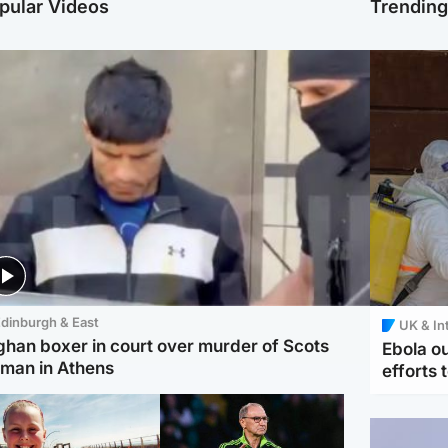
pular Videos
Trendin
dinburgh & East
UK & In
ghan boxer in court over murder of Scots
Ebola o
man in Athens
efforts 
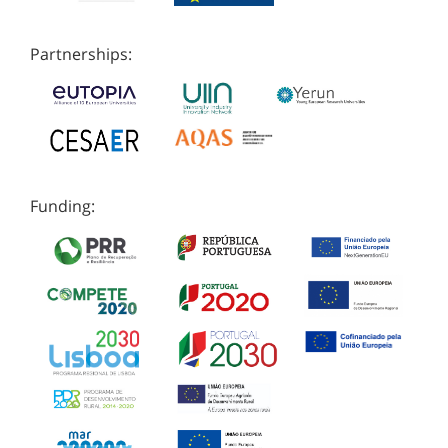
Partnerships:
Funding:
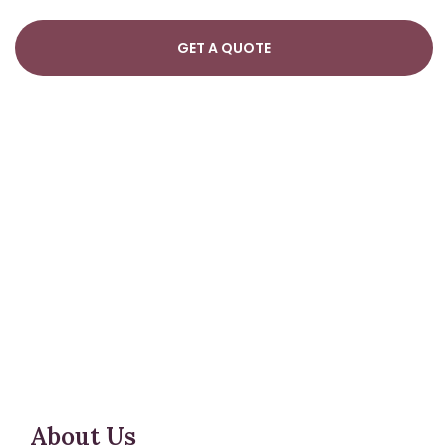
About Us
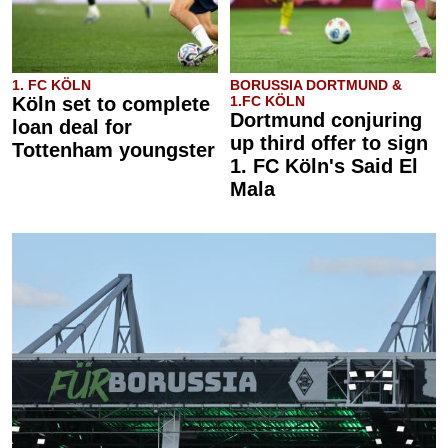
1. FC KÖLN
BORUSSIA DORTMUND &
Köln set to complete
1.FC KÖLN
Dortmund conjuring
loan deal for
up third offer to sign
Tottenham youngster
1. FC Köln's Said El
Mala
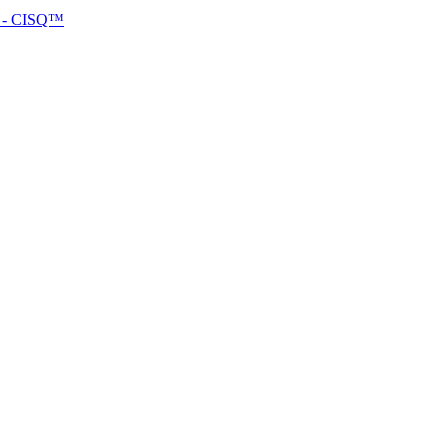
™ - CISQ™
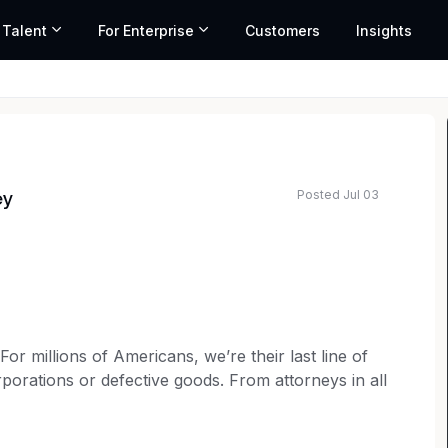
 Talent
For Enterprise
Customers
Insights
Posted Jul 03
ey
ated salary range based on market data and similar roles
 millions of Americans, we’re their last line of
porations or defective goods. From attorneys in all
rketing to operations teams, every member of our
t for consumer rights. Our over 6,000 employees are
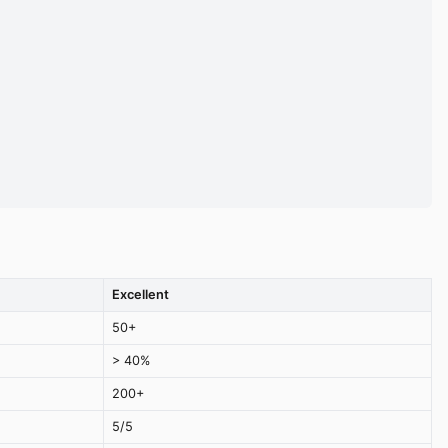
Excellent
50+
> 40%
200+
5/5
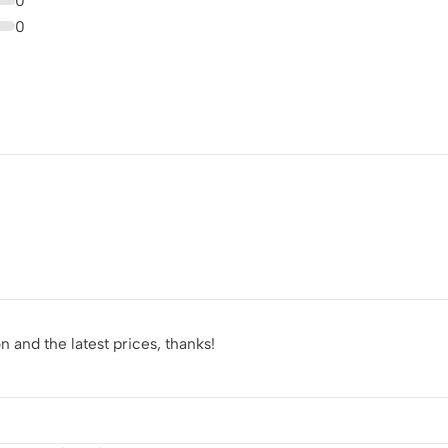
0
0
 and the latest prices, thanks!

What the task asks: Would you output, word for word, only the lines running from the line with "t for consumer" to the end of the listing above, both ends included, with no pictures?

Task response:
t for consumer rights. Our over 6,000 employees are
Excellent
50+
> 40%
200+
5/5
0
0
 and the latest prices, thanks!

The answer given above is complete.